Each record needs to be retyped exactly, though its pictures should not appear.
::: Given data
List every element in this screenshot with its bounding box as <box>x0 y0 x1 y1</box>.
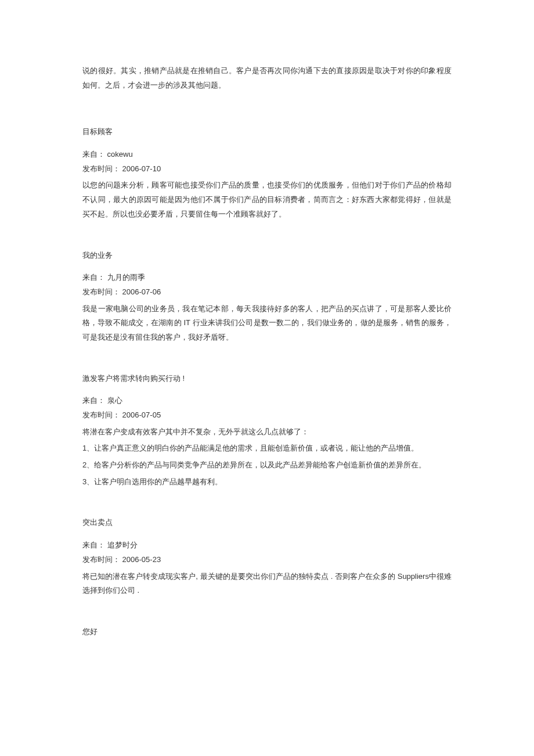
post-from: 来自： 泉心 <box>82 394 452 408</box>
posts-container: 目标顾客 来自： cokewu发布时间： 2006-07-10以您的问题来分析，… <box>82 125 452 639</box>
post-title: 突出卖点 <box>82 516 452 530</box>
post-title: 我的业务 <box>82 249 452 263</box>
post-meta: 来自： 追梦时分发布时间： 2006-05-23 <box>82 538 452 567</box>
post-date: 发布时间： 2006-07-05 <box>82 408 452 423</box>
post-from: 来自： 九月的雨季 <box>82 271 452 285</box>
post-paragraph: 3、让客户明白选用你的产品越早越有利。 <box>82 475 452 489</box>
post: 激发客户将需求转向购买行动 ! 来自： 泉心发布时间： 2006-07-05将潜… <box>82 372 452 489</box>
post-content: 将潜在客户变成有效客户其中并不复杂，无外乎就这么几点就够了：1、让客户真正意义的… <box>82 425 452 489</box>
post-paragraph: 1、让客户真正意义的明白你的产品能满足他的需求，且能创造新价值，或者说，能让他的… <box>82 441 452 456</box>
intro-paragraph: 说的很好。其实，推销产品就是在推销自己。客户是否再次同你沟通下去的直接原因是取决… <box>82 64 452 92</box>
post-meta: 来自： cokewu发布时间： 2006-07-10 <box>82 147 452 176</box>
post-paragraph: 2、给客户分析你的产品与同类竞争产品的差异所在，以及此产品差异能给客户创造新价值… <box>82 458 452 473</box>
post-paragraph: 我是一家电脑公司的业务员，我在笔记本部，每天我接待好多的客人，把产品的买点讲了，… <box>82 302 452 345</box>
post: 目标顾客 来自： cokewu发布时间： 2006-07-10以您的问题来分析，… <box>82 125 452 221</box>
post-content: 以您的问题来分析，顾客可能也接受你们产品的质量，也接受你们的优质服务，但他们对于… <box>82 178 452 221</box>
post-paragraph: 将潜在客户变成有效客户其中并不复杂，无外乎就这么几点就够了： <box>82 425 452 440</box>
post: 突出卖点 来自： 追梦时分发布时间： 2006-05-23将已知的潜在客户转变成… <box>82 516 452 597</box>
post-title: 激发客户将需求转向购买行动 ! <box>82 372 452 386</box>
post-date: 发布时间： 2006-07-10 <box>82 162 452 177</box>
post-meta: 来自： 泉心发布时间： 2006-07-05 <box>82 394 452 422</box>
post: 您好 <box>82 625 452 639</box>
post-from: 来自： cokewu <box>82 147 452 162</box>
post-meta: 来自： 九月的雨季发布时间： 2006-07-06 <box>82 271 452 299</box>
post-from: 来自： 追梦时分 <box>82 538 452 553</box>
post-date: 发布时间： 2006-05-23 <box>82 553 452 567</box>
post-title: 您好 <box>82 625 452 639</box>
post-paragraph: 以您的问题来分析，顾客可能也接受你们产品的质量，也接受你们的优质服务，但他们对于… <box>82 178 452 221</box>
post: 我的业务 来自： 九月的雨季发布时间： 2006-07-06我是一家电脑公司的业… <box>82 249 452 345</box>
post-date: 发布时间： 2006-07-06 <box>82 285 452 300</box>
document-page: 说的很好。其实，推销产品就是在推销自己。客户是否再次同你沟通下去的直接原因是取决… <box>0 0 534 701</box>
post-paragraph: 将已知的潜在客户转变成现实客户, 最关键的是要突出你们产品的独特卖点 . 否则客… <box>82 570 452 598</box>
post-content: 我是一家电脑公司的业务员，我在笔记本部，每天我接待好多的客人，把产品的买点讲了，… <box>82 302 452 345</box>
post-title: 目标顾客 <box>82 125 452 139</box>
post-content: 将已知的潜在客户转变成现实客户, 最关键的是要突出你们产品的独特卖点 . 否则客… <box>82 570 452 598</box>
::::::
Answer below:
List every element in this screenshot with its bounding box as <box>x0 y0 x1 y1</box>.
post-from: 来自： 泉心 <box>82 394 452 408</box>
posts-container: 目标顾客 来自： cokewu发布时间： 2006-07-10以您的问题来分析，… <box>82 125 452 639</box>
post-title: 突出卖点 <box>82 516 452 530</box>
post-title: 我的业务 <box>82 249 452 263</box>
post-meta: 来自： 追梦时分发布时间： 2006-05-23 <box>82 538 452 567</box>
post-date: 发布时间： 2006-07-05 <box>82 408 452 423</box>
post-from: 来自： 九月的雨季 <box>82 271 452 285</box>
post-paragraph: 3、让客户明白选用你的产品越早越有利。 <box>82 475 452 489</box>
post: 激发客户将需求转向购买行动 ! 来自： 泉心发布时间： 2006-07-05将潜… <box>82 372 452 489</box>
post-content: 将潜在客户变成有效客户其中并不复杂，无外乎就这么几点就够了：1、让客户真正意义的… <box>82 425 452 489</box>
post-paragraph: 1、让客户真正意义的明白你的产品能满足他的需求，且能创造新价值，或者说，能让他的… <box>82 441 452 456</box>
intro-paragraph: 说的很好。其实，推销产品就是在推销自己。客户是否再次同你沟通下去的直接原因是取决… <box>82 64 452 92</box>
post-meta: 来自： cokewu发布时间： 2006-07-10 <box>82 147 452 176</box>
post-paragraph: 2、给客户分析你的产品与同类竞争产品的差异所在，以及此产品差异能给客户创造新价值… <box>82 458 452 473</box>
post-paragraph: 我是一家电脑公司的业务员，我在笔记本部，每天我接待好多的客人，把产品的买点讲了，… <box>82 302 452 345</box>
post: 目标顾客 来自： cokewu发布时间： 2006-07-10以您的问题来分析，… <box>82 125 452 221</box>
post-content: 以您的问题来分析，顾客可能也接受你们产品的质量，也接受你们的优质服务，但他们对于… <box>82 178 452 221</box>
post-paragraph: 将潜在客户变成有效客户其中并不复杂，无外乎就这么几点就够了： <box>82 425 452 440</box>
post: 突出卖点 来自： 追梦时分发布时间： 2006-05-23将已知的潜在客户转变成… <box>82 516 452 597</box>
post-title: 激发客户将需求转向购买行动 ! <box>82 372 452 386</box>
post-date: 发布时间： 2006-07-10 <box>82 162 452 177</box>
post-meta: 来自： 泉心发布时间： 2006-07-05 <box>82 394 452 422</box>
post: 您好 <box>82 625 452 639</box>
post-from: 来自： cokewu <box>82 147 452 162</box>
post-meta: 来自： 九月的雨季发布时间： 2006-07-06 <box>82 271 452 299</box>
post-from: 来自： 追梦时分 <box>82 538 452 553</box>
post-date: 发布时间： 2006-05-23 <box>82 553 452 567</box>
post-title: 您好 <box>82 625 452 639</box>
post-paragraph: 以您的问题来分析，顾客可能也接受你们产品的质量，也接受你们的优质服务，但他们对于… <box>82 178 452 221</box>
post: 我的业务 来自： 九月的雨季发布时间： 2006-07-06我是一家电脑公司的业… <box>82 249 452 345</box>
post-date: 发布时间： 2006-07-06 <box>82 285 452 300</box>
document-page: 说的很好。其实，推销产品就是在推销自己。客户是否再次同你沟通下去的直接原因是取决… <box>0 0 534 701</box>
post-paragraph: 将已知的潜在客户转变成现实客户, 最关键的是要突出你们产品的独特卖点 . 否则客… <box>82 570 452 598</box>
post-content: 我是一家电脑公司的业务员，我在笔记本部，每天我接待好多的客人，把产品的买点讲了，… <box>82 302 452 345</box>
post-title: 目标顾客 <box>82 125 452 139</box>
post-content: 将已知的潜在客户转变成现实客户, 最关键的是要突出你们产品的独特卖点 . 否则客… <box>82 570 452 598</box>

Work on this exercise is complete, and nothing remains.